Many things I’ve held onto for a long time:
- That ugly brown blanket I slept with for many years until my parents finally tried to throw it away (and then my aunt kept it in a safe-house of sorts, but when she tried to give it back, valiantly, I realized how dreadful and pathetic it was and finally threw it away).
- A letter from the college counselor giving me a pass due to “anxiety and exhaustion.”
- Journals. And not even the journals so much but the tat tucked inside the pages – napkins from a coffee shop where I used to write almost 20 years ago, dried flowers, stubs from greyhound bus tickets, receipts with impossible budgets scrawled on the back in a stranger’s writing.
- The imprint in ink of a tiny newborn’s footprint – Maia’s – done back before I ever dreamed that her foot could grow to fill an almost adult-sized shoe.
- And for a long time I held onto the resentment cultivated over many years of longing for a baby before I had any.
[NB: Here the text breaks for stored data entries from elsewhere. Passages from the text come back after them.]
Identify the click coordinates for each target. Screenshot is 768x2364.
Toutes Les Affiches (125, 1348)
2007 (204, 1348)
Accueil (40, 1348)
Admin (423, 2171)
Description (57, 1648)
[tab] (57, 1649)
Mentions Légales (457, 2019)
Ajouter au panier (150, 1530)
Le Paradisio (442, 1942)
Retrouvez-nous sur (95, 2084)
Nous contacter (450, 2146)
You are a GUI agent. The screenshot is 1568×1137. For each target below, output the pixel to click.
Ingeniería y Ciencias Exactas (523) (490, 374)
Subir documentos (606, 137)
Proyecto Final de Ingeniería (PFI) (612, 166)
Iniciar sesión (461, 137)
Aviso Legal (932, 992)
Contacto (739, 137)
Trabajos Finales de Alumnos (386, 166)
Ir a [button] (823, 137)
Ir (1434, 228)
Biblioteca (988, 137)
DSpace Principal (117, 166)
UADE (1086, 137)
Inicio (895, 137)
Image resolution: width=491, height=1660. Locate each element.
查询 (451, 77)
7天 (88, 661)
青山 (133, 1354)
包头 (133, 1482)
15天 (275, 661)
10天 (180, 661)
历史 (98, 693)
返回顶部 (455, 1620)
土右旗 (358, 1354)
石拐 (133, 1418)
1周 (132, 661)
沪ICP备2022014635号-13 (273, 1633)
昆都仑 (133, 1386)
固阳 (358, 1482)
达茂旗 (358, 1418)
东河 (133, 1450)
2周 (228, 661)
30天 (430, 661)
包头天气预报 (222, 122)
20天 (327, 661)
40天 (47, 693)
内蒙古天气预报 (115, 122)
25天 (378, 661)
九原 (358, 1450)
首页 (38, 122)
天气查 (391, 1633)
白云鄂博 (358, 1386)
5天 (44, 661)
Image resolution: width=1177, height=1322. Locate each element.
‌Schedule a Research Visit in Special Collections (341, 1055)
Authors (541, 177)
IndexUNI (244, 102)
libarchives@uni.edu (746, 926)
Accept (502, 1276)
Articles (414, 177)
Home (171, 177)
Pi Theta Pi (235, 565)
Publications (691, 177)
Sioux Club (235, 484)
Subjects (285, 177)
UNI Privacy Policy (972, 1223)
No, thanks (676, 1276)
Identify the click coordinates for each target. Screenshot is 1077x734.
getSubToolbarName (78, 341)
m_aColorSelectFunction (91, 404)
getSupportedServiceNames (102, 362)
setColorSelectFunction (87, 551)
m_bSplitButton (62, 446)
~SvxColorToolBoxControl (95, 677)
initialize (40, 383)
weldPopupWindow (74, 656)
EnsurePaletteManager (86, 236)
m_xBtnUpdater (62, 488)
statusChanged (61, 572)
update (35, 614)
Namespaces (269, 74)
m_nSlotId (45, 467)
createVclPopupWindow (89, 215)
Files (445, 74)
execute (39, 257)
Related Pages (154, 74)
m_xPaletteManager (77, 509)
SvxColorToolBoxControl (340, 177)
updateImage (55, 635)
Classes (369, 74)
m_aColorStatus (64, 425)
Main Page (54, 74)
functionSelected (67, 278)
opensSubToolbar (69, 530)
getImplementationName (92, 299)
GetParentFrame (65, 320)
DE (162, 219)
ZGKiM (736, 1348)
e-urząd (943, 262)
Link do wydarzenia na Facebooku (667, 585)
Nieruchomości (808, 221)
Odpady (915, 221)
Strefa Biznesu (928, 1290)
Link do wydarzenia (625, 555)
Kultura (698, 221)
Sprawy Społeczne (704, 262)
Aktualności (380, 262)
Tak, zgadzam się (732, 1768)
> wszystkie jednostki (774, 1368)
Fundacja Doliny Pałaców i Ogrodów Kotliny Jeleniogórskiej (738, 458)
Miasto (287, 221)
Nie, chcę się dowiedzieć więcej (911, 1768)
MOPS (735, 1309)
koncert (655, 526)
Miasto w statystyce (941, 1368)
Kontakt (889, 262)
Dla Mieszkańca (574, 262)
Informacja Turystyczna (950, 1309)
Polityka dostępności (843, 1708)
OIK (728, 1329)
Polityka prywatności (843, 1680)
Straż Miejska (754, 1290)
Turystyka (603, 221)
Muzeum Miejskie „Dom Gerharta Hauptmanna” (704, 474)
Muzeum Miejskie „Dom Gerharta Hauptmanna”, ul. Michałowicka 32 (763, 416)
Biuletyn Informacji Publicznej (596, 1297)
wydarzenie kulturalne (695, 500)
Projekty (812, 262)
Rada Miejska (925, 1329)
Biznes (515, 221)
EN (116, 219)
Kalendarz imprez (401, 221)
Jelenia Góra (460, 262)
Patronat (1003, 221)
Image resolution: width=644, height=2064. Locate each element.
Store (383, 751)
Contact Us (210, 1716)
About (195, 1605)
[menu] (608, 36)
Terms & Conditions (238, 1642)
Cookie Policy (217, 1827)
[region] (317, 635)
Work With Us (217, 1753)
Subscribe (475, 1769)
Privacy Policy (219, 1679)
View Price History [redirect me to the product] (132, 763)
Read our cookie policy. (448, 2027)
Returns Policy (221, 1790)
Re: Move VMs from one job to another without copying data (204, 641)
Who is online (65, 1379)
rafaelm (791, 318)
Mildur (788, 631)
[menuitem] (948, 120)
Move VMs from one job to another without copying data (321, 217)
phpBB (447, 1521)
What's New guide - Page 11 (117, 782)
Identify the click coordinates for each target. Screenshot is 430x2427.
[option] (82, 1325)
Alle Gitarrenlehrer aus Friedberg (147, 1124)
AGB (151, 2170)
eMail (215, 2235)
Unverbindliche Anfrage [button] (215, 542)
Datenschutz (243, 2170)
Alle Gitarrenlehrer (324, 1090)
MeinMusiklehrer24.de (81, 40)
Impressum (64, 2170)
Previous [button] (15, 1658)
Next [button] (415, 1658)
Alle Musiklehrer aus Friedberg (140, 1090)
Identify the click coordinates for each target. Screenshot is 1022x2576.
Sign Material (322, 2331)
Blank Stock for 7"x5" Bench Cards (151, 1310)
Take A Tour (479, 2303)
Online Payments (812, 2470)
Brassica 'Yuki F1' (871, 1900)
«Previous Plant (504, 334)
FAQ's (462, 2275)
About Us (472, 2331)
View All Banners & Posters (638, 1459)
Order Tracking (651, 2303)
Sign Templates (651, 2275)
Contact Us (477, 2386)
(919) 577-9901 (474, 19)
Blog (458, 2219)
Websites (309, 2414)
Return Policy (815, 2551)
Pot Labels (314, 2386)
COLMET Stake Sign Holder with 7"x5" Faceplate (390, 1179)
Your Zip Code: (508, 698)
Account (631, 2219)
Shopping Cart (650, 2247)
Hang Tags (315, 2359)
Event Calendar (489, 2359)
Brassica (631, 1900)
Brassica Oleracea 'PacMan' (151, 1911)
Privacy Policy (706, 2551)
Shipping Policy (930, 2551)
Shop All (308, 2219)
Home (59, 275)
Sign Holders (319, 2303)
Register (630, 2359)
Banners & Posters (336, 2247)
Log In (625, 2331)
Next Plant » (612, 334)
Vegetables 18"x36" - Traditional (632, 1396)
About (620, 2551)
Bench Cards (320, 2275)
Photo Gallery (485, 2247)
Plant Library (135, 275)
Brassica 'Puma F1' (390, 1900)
It’s weird – resentment (and its birth mother, anger) – in some instances it takes years and years to stack up like wooden blocks firmly set one on top of another and then it takes as much time to dissipate and only does so with purposeful work. But other times, it slips through your fingers though every sensible part of you knows you should be holding on. The point is, you can steel your resolve and stay cold as you please, but no tower of blocks has ever stayed in place forever. At some point, someone knocks it down.
There are things I’ve held onto and then suddenly, in an instant, I’ve known it was time to let go:
- Each child’s umbilical cord – carefully set on a shelf because it seemed precious and then hastily thrown away several months later when I realized how gross it was.
- That aforementioned brown blanket.
- Poems written in journals and then read years later.
- Single socks, left sitting in laundry baskets for close to a year until I finally said enough already.
So what’s the point? Why am I writing this? I’m not sure- other than the fact that there’s a curiosity here. Is it time to hold on or time to let go? Is there a greater purpose being served by the holding on? Perhaps. Perhaps not. We are left unresolved.